Top of RECORDS FOR PROCESSING

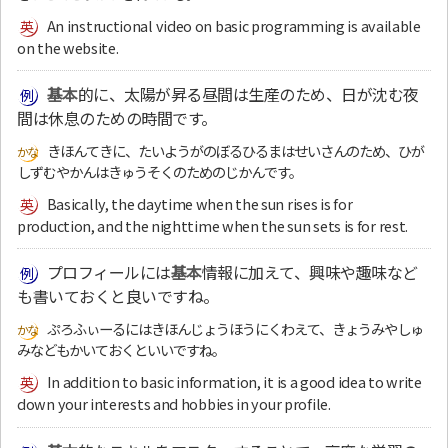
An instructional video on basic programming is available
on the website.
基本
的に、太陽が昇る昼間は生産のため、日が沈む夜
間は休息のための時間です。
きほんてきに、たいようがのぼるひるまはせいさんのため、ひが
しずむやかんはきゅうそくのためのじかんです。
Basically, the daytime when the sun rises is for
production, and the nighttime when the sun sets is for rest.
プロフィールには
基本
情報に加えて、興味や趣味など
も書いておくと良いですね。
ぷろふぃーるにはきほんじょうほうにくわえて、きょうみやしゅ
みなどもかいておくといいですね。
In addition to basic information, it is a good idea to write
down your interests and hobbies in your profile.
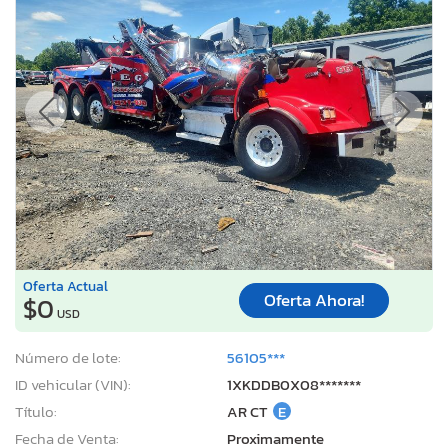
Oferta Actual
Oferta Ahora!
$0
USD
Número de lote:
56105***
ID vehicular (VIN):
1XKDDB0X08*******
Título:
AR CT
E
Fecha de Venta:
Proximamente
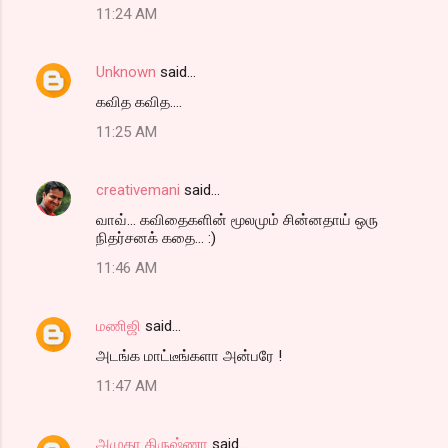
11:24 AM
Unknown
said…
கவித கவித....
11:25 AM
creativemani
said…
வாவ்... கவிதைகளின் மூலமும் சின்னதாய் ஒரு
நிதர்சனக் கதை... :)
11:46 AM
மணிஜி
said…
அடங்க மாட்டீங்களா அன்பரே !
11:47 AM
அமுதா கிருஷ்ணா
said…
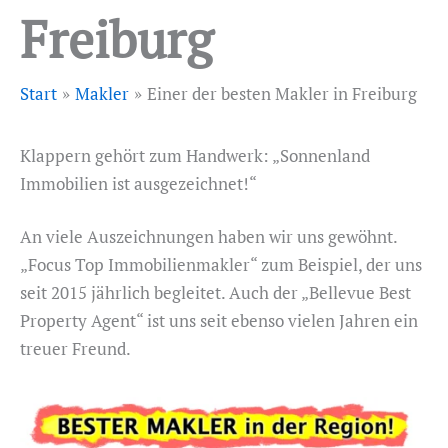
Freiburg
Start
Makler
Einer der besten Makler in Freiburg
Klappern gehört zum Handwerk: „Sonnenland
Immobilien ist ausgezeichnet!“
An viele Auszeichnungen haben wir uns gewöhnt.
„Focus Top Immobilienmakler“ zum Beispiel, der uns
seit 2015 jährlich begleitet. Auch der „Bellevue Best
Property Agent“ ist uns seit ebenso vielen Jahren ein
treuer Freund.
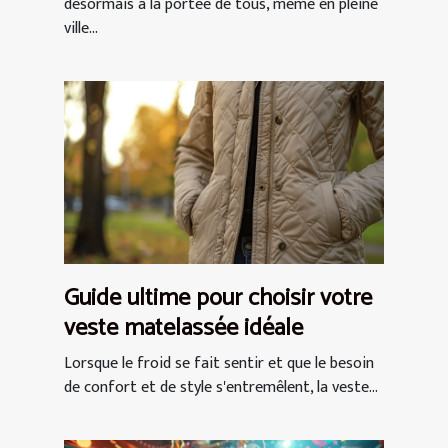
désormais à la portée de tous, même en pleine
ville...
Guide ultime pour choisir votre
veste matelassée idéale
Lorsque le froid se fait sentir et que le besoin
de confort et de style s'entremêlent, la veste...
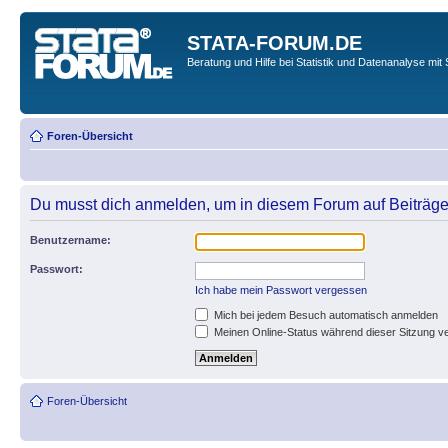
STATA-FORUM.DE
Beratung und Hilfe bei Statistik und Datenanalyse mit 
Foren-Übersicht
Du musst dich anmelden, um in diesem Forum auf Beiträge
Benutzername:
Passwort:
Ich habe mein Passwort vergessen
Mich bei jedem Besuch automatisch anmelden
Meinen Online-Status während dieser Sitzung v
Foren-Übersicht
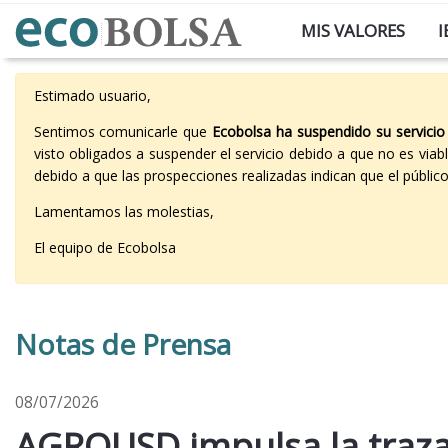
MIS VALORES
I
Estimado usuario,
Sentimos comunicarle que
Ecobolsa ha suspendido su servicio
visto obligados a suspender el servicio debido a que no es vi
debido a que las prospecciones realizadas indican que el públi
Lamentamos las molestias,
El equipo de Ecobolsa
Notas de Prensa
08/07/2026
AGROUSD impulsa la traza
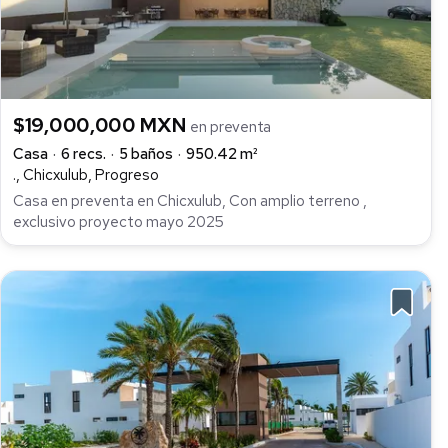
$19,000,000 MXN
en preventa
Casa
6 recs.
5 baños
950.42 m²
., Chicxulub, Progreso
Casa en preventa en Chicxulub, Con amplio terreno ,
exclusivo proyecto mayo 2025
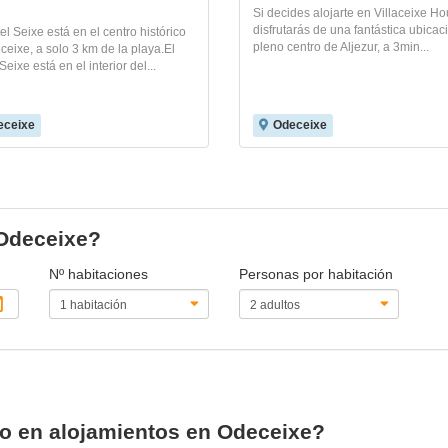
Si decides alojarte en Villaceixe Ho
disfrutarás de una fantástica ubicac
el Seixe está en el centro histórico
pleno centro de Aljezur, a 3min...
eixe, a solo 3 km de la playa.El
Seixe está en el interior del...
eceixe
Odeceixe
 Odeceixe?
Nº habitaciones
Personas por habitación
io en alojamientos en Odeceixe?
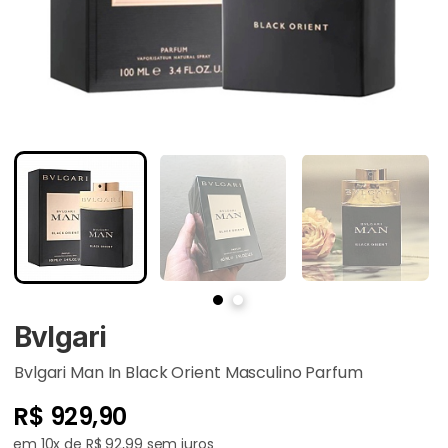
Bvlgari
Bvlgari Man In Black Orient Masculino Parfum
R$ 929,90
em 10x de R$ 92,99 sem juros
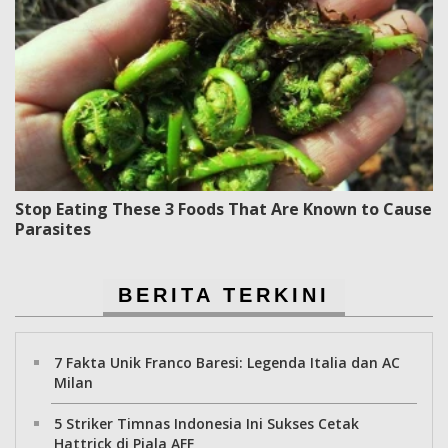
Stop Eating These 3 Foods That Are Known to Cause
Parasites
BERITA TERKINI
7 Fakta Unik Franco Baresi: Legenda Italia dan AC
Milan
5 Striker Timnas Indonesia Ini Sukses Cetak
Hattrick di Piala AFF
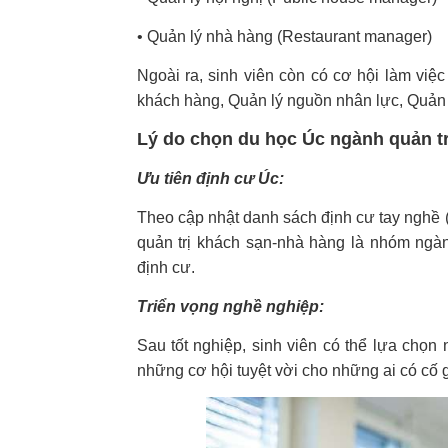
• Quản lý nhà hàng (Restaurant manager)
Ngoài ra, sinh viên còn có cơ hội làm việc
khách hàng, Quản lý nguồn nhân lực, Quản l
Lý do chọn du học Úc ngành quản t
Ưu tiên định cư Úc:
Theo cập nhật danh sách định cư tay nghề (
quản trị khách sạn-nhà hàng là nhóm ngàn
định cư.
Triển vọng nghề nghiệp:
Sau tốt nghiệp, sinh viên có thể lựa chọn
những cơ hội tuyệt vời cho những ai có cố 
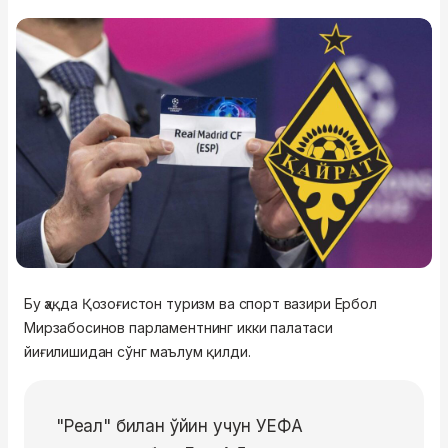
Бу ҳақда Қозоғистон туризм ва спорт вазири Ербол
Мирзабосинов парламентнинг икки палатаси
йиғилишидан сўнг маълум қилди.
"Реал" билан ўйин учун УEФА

Bottom of RECORDS FOR PROCESSING
Top of RECORDS FOR PROCESSING

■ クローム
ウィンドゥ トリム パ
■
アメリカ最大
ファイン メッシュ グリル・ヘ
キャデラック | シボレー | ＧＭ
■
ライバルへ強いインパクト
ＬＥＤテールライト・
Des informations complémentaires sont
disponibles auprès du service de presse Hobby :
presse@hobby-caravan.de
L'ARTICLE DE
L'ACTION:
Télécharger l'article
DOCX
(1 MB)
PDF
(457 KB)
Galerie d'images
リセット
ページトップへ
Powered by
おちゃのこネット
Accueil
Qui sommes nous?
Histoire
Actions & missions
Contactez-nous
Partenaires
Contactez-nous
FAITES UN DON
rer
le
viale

Bottom of RECORDS FOR PROCESSING

Gather from the entries above all lines that include the string "Seixe".

el Seixe está en el centro histórico
Seixe está en el interior del...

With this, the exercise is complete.